Per vigore narrativo, ritmo, divertimento, voglia di sperimentare: la libertà creativa garantita dall’animazione e dal performance capture degli attori permette alla mdp virtuale di compiere voli, panoramiche, salti e carrellate altrimenti impossibili. E i nostri autori se le concedono tutte.
Il comparto degli sceneggiatori tutti rigorosamente inglesi fa sicuramente la differenza (e a ben vedere, sebbene “americanizzato” nello spirito, il tocco britannico si sente eccome): Steven Moffat, l’uomo d’oro del momento, colui che sta dietro il successo strepitoso della recente vita del Doctor Who, a cui Spielberg ha promesso fin dal 2008 massima libertà creativa; Edgar Wright, regista e sceneggiatore giovane e di belle speranze, che dopo i fasti di Shaun of the dead e Hot Fuzz deve riprendersi dall’insuccesso commerciale (immeritato o meno che sia) di Scott Pilgrim; e l’altrettanto promettente Joe Cornish, astro della comicità e della radio appena passato dietro la macchina da presa con il sorprendente Attack the Block (consigliatissimo).
Condite tutto con un reparto tecnico da record e una resa visiva spettacolare, e avrete il perfetto blockbuster d’avventure per tutta la famiglia. Ok, perfetto forse no, grazie al cielo: le sue belle sbavature e le opinabili scelte, anche naif se vogliamo, non intaccano un’opera capace davvero di riportarci alla mente quei bei film che ci facevano correre con la fantasia nei bei tempi andati.
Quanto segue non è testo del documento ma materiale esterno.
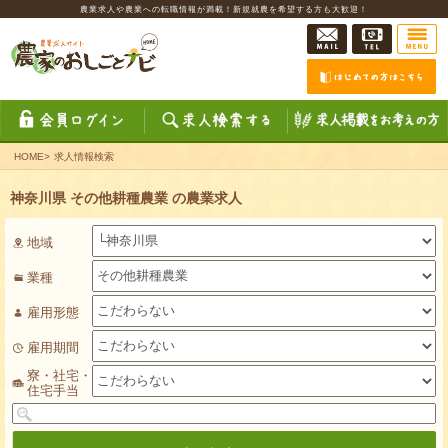
農業求人や農業への転職情報が満載！新規就農を希望する方も大歓迎！
HOME
>
求人情報検索
神奈川県 その他耕種農業 の農業求人
地域
業種
雇用形態
雇用期間
寮・社宅・
住宅手当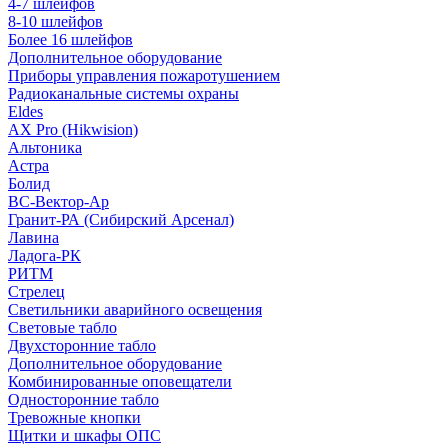
4-7 шлейфов
8-10 шлейфов
Более 16 шлейфов
Дополнительное оборудование
Приборы управления пожаротушением
Радиоканальные системы охраны
Eldes
AX Pro (Hikwision)
Альтоника
Астра
Болид
ВС-Вектор-Ар
Гранит-РА (Сибирский Арсенал)
Лавина
Ладога-РК
РИТМ
Стрелец
Светильники аварийного освещения
Световые табло
Двухсторонние табло
Дополнительное оборудование
Комбинированные оповещатели
Односторонние табло
Тревожные кнопки
Щитки и шкафы ОПС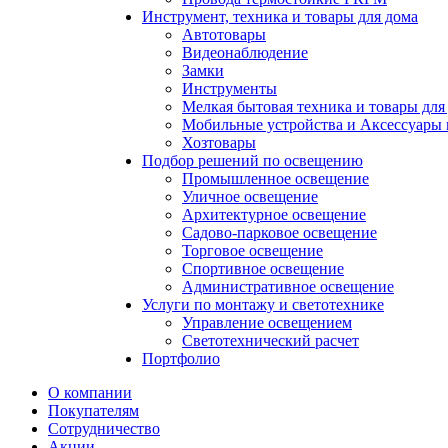
Инструмент, техника и товары для дома
Автотовары
Видеонаблюдение
Замки
Инструменты
Мелкая бытовая техника и товары для
Мобильные устройства и Аксессуары 
Хозтовары
Подбор решений по освещению
Промышленное освещение
Уличное освещение
Архитектурное освещение
Садово-парковое освещение
Торговое освещение
Спортивное освещение
Административное освещение
Услуги по монтажу и светотехнике
Управление освещением
Светотехнический расчет
Портфолио
О компании
Покупателям
Сотрудничество
Акции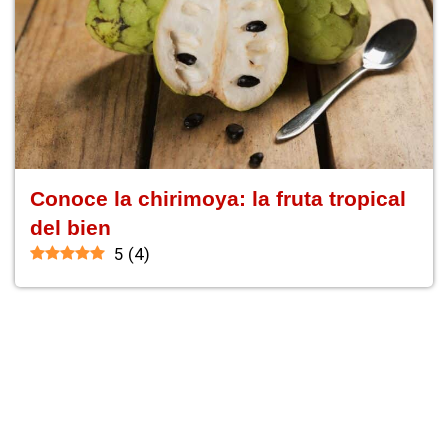
Conoce la chirimoya: la fruta tropical
del bien
5
(
4
)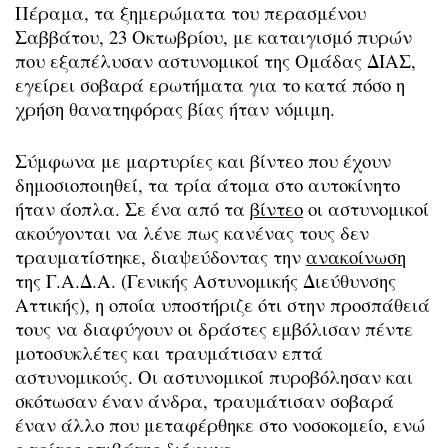
Πέραμα, τα ξημερώματα του περασμένου
Σαββάτου, 23 Οκτωβρίου, με καταιγισμό πυρών
που εξαπέλυσαν αστυνομικοί της Ομάδας ΔΙΑΣ,
εγείρει σοβαρά ερωτήματα για το κατά πόσο η
χρήση θανατηφόρας βίας ήταν νόμιμη.
Σύμφωνα με μαρτυρίες και βίντεο που έχουν
δημοσιοποιηθεί, τα τρία άτομα στο αυτοκίνητο
ήταν άοπλα. Σε ένα από τα
βίντεο
οι αστυνομικοί
ακούγονται να λένε πως κανένας τους δεν
τραυματίστηκε, διαψεύδοντας την
ανακοίνωση
της Γ.Α.Δ.Α. (Γενικής Αστυνομικής Διεύθυνσης
Αττικής), η οποία υποστήριζε ότι στην προσπάθειά
τους να διαφύγουν οι δράστες εμβόλισαν πέντε
μοτοσυκλέτες και τραυμάτισαν επτά
αστυνομικούς. Οι αστυνομικοί πυροβόλησαν και
σκότωσαν έναν άνδρα, τραυμάτισαν σοβαρά
έναν άλλο που μεταφέρθηκε στο νοσοκομείο, ενώ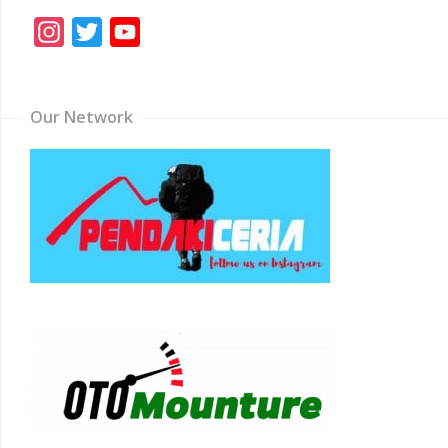
Instagram
Twitter
YouTube
Channel
Our Network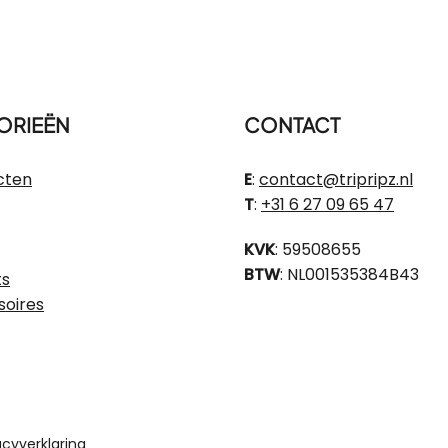
€ 445,00.
ORIEËN
CONTACT
cten
E
:
contact@tripripz.nl
T
:
+31 6 27 09 65 47
KVK
: 59508655
BTW
: NL001535384B43
ts
soires
acyverklaring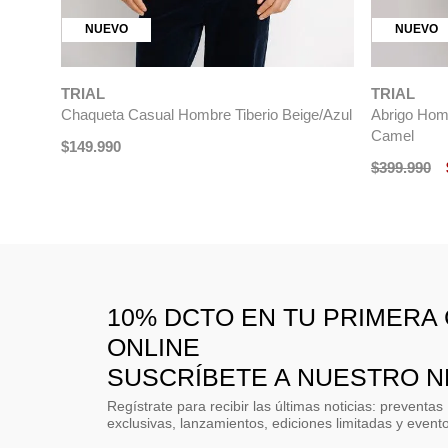
NUEVO
NUEVO
TRIAL
TRIAL
Chaqueta Casual Hombre Tiberio Beige/Azul
Abrigo Homb
Camel
$
149
.
990
$
399
.
990
10% DCTO EN TU PRIMERA
ONLINE
SUSCRÍBETE A NUESTRO 
Regístrate para recibir las últimas noticias: preventas
exclusivas, lanzamientos, ediciones limitadas y event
Ad un Tintin di routine di Jamie Bell (ma è davvero difficile rendere simpatico il ragazzino saputello e a cui tutto riesce bene…) si affiancano il meraviglioso, magniloquente, alcolizzato, depresso e lunatico Capitano Haddock del sempre-troppo-bravo-e-poco-riconoscibile Andy Serkis e il cattivissimo e mellifluo Daniel Craig. In parti di contorno (quanto mai sacrificate ma divertenti) Nick Frost & Simon Pegg, Toby Jones, Cary Elwes. I personaggi sono realizzati in maniera davvero ottima, dall’espressività ai movimenti, senza legnosità e sensazioni stranianti per lo spettatore. L’aspetto caricaturale, poi, accentua il versante “cartoon” che fa accettare senza problemi tutte le incredibili evoluzioni sopra le righe che una diversa realizzazione live-action avrebbe reso stonate e difficili da ricevere.
Sotto il profilo dello spettacolo, da segnalare senz’ombra di dubbio uno scontro navale con annesso arrembaggio e duello di capitani che in una manciata di minuti fa impallidire e umilia l’intera quadrilogia dei Pirati dei caraibi, una sequenza d’azione-inseguimento in nordafrica che fa dimenticare l’intero Indiana Jones 4, uno scontro finale al cardiopalma che seppellisce filmetti d’azione come A-team senza nemmeno sudare. In più, tanti siparietti e gag di contorno che sono uno spasso.
E tutto questo con una fluidità d’animazione e una espressività dei personaggi (Haddock parla con gli occhi, guardate bene i primissimi piani) che lascia davvero a bocca aperta, soprattutto per i futuri sviluppi di questa tecnologia che rende il cartoon più vero del vero.
Promosso a pieni voti e una bella iniezione di fiducia nel futuro.
Per festeggiare, appunto, non poteva starci niente di meglio di un bel bicchiere di rum.